Modern Front-End Development with Ruby on Rails and Puppies

Update: I'm taking this book off the market for the moment. I never finished the Elm chapter because of some health problems I encountered, and the guilt about that is quite frustrating.

If you've found it baffling, stressful, or confusing to get started with modern JavaScript development, I have an easy solution for you. I wrote a book which not only walks you through the process, but does so with an adorable, reassuring puppy on every page.

The first, beta edition of my new book is now available. It costs $41. Here are a few sample pages.

This book has a lot more color and design than the average tech book. I did a lot of production work for ad agencies and design shops before I became a developer, and I did a little design work, too. I'm not going to lie, I'm a little bit rusty, but I think tech books should be fun to look at, especially when they're about the front end. This also happened because I was inspired by Lea Verou's terrific book CSS Secrets.

For related reasons, the code in this book uses syntax highlighting. I think syntax highlighting is important in tech books. For a lot of programmers, it's very rare on a day-to-day basis to ever even see code which doesn't have syntax highlighting. So if you're used to seeing code with syntax highlighting, and then a book shows you the code without syntax highlighting, you're actually getting less information from the code than normal. Books on code should give you more context, not less. And, if you're a newbie, and you're buying my book, I want you to get a realistic experience of what being a programmer is like. I can understand why books printed on physical paper in black and white don't use syntax highlighting, because ink costs money, but if you're publishing a PDF — and I am — then I really think syntax highlighting ought to be a given.

The book also comes with two git repos, because the repos allow you to follow along with my code as you go through the book. If you've ever done this with another book and found out that you had to figure out what the author forgot to tell you in order to make their code work, guess what? Non-issue when the author gives you a git repo. If they forgot to mention something, you just run a git show or a git diff to get the exact changes.
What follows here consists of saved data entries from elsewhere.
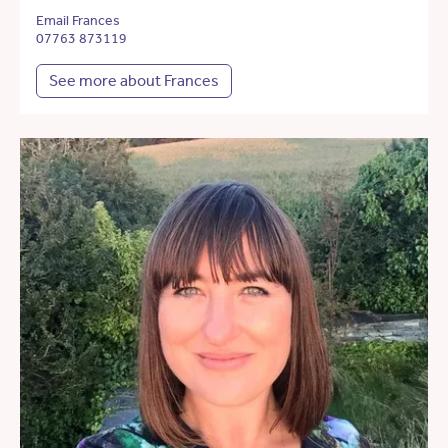
Email Frances
07763 873119
See more about Frances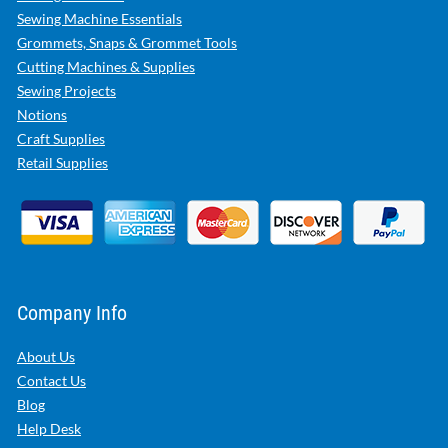
Sewing Machine Essentials
Grommets, Snaps & Grommet Tools
Cutting Machines & Supplies
Sewing Projects
Notions
Craft Supplies
Retail Supplies
Company Info
About Us
Contact Us
Blog
Help Desk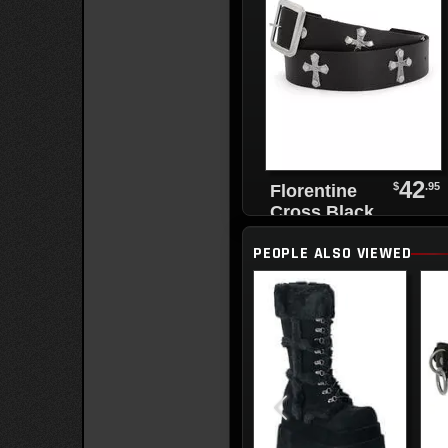
42
$
.95
Florentine
Cross Black
Leather Belt
PEOPLE ALSO VIEWED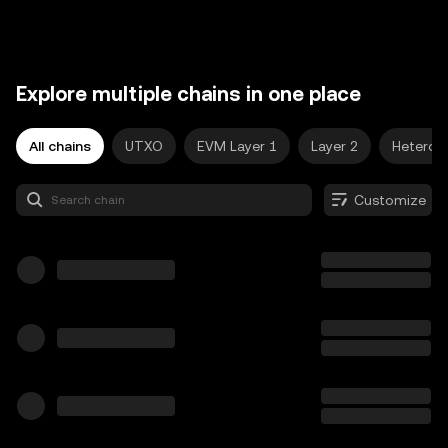
Explore multiple chains in one place
All chains
UTXO
EVM Layer 1
Layer 2
Heterog
Customize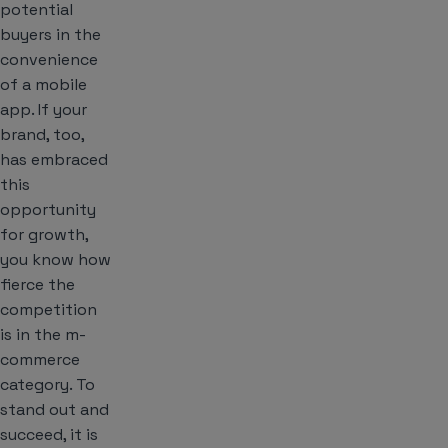
potential
buyers in the
convenience
of a mobile
app. If your
brand, too,
has embraced
this
opportunity
for growth,
you know how
fierce the
competition
is in the m-
commerce
category. To
stand out and
succeed, it is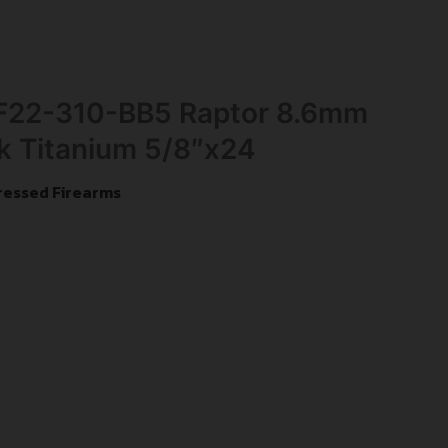
 F22-310-BB5 Raptor 8.6mm
k Titanium 5/8″x24
ressed Firearms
Plus, a lot of code books will give you code you can download, but they just give you the finished product, or a bare-bones sandbox to play in. A code base isn't a finished product, it's a continuum over time, and with a git repo, it's a carefully indexed continuum over time. I think that's an important aspect of making code clear, so I first did all my code-related research in other repos, and then built these repos so that the repos would themselves be easy to read.

Also, to continue the theme that I think a tech book should make use of modern technology, the book has about 200 links, in its current state. An upcoming chapter adds 27 more, and future chapters will add more still. So, if at any point you want more detail, there are plenty of opportunities to dive deeper.
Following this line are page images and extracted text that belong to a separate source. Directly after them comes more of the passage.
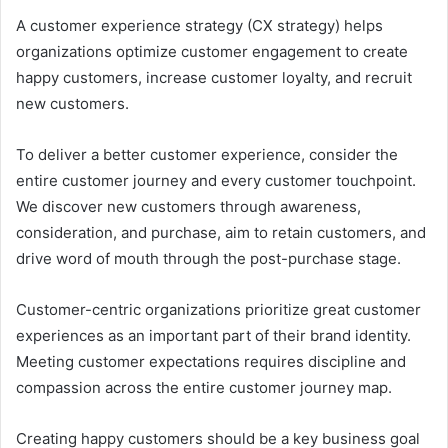
A customer experience strategy (CX strategy) helps
organizations optimize customer engagement to create
happy customers, increase customer loyalty, and recruit
new customers.
To deliver a better customer experience, consider the
entire customer journey and every customer touchpoint.
We discover new customers through awareness,
consideration, and purchase, aim to retain customers, and
drive word of mouth through the post-purchase stage.
Customer-centric organizations prioritize great customer
experiences as an important part of their brand identity.
Meeting customer expectations requires discipline and
compassion across the entire customer journey map.
Creating happy customers should be a key business goal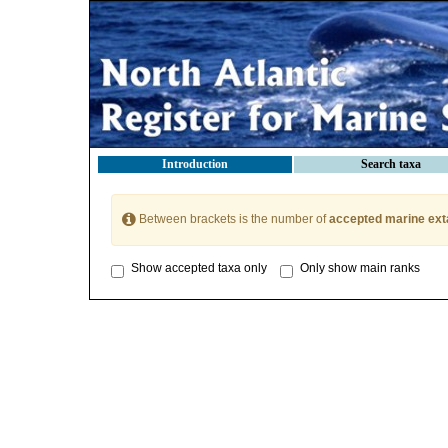
Introduction
Search taxa
Between brackets is the number of
accepted marine ext
Show accepted taxa only
Only show main ranks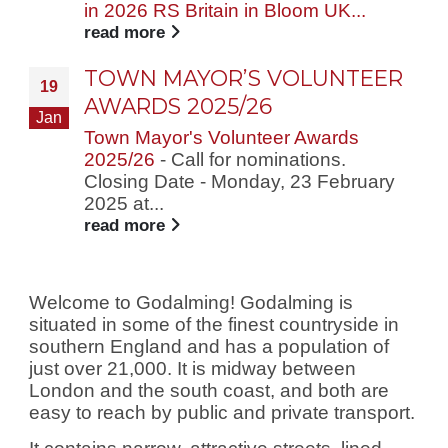
in 2026 RS Britain in Bloom UK...
read more
TOWN MAYOR’S VOLUNTEER
19
AWARDS 2025/26
Jan
Town Mayor's Volunteer Awards
2025/26
- Call for nominations.
Closing Date - Monday, 23 February
2025 at...
read more
Welcome to Godalming! Godalming is
situated in some of the finest countryside in
southern England and has a population of
just over 21,000. It is midway between
London and the south coast, and both are
easy to reach by public and private transport.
What I'm putting on sale today is v0.1, and I'm expecting to do a few updates before I call it 1.0. Despite that, this early-release version has a lot to it. There are the two repos I mentioned: a small repo to help you understand a new CSS standard called Flexbox, and the main example app for the book. The book covers the example app's step-by-step journey from a front-end based on jQuery and CoffeeScript to one built using React, ES6, and JSX. The book also features a puppy on every page.

The example app is a simple flash cards app for learning and studying written Japanese. These pages feature screenshots:

This app is simple enough that I can cover every change in detail, but complex enough that it can drive some investigation of different strategies for the front end. In some ways, it's like reading ToDoMVC implementations, except there's an explanation for every decision, and these decisions get compared to each other. I use a 12-point checklist to compare different front-end strategies. (I trim that checklist down for some chapters, however; for instance, the Webpack chapter is about infrastructure, so it skips some unrelated considerations.)
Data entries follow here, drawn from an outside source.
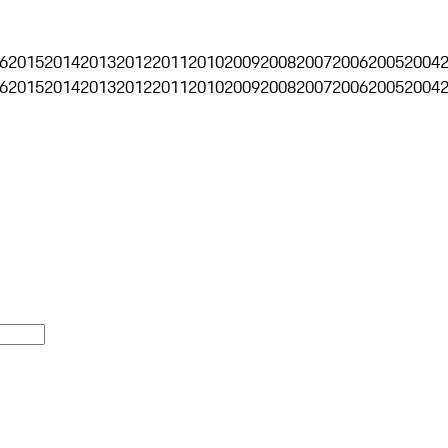
6
2015
2014
2013
2012
2011
2010
2009
2008
2007
2006
2005
2004
6
2015
2014
2013
2012
2011
2010
2009
2008
2007
2006
2005
2004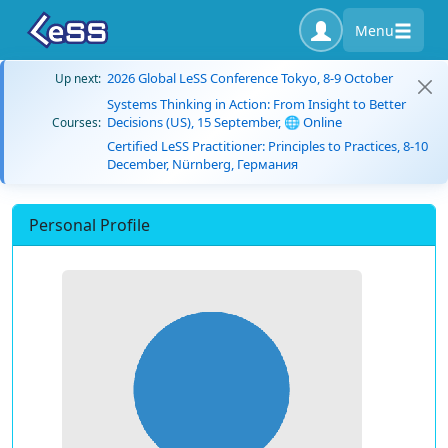
Menu
2026 Global LeSS Conference Tokyo, 8-9 October
Up next:
Systems Thinking in Action: From Insight to Better
Decisions (US), 15 September, 🌐 Online
Courses:
Certified LeSS Practitioner: Principles to Practices, 8-10
December, Nürnberg, Германия
Personal Profile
The existing chapters cover setting up this app as a vanilla Rails app with jQuery and CoffeeScript, translating it to ES5 — because jQuery's features are basically built into every browser at this point, and using the language instead of a library has much better performance characteristics — then translating it again to ES6 via Babel, adding CSS styles (including Flexbox), replacing the asset pipeline with Webpack, and rebuilding the app in React. There's also an experimental ES8 feature. Every step in the process is clearly explained, and there's a GitHub repo where you can file issues if you encounter errors, typos, or ambiguities.

Although I haven't set up a formal roadmap, I have a pretty strong idea what version 0.2 will look like. I've already got the next chapter written. In it, I translate the React app into an Om app, using ClojureScript. I've also translated that app again into an Elm app. I've got the code for that, and I'll be writing an Elm chapter around it soon. That's probably what you get in version 0.3.

(The Om/ClojureScript code is included in the repo, if you want to skim ahead, but I'm expecting to release version 0.2 pretty soon anyway.) (Update: The version 0.2 release just went out!)

To be clear, if you buy now, you get the new versions when it's updated, unless I ever release a 2.0 or higher version. Buying the 0.1 version means you get all the 0.x and 1.x versions free. You might get grandfathered in for a 2.0 version also, but you might not; I want to leave that open, because it's too far off for me to make any realistic plans around it.

Of course, if you're not satisfied for any reason, just let me know and I'll happily give you a full refund. You literally don't even have to give me a reason. I just want my customers to be glad they bought from me.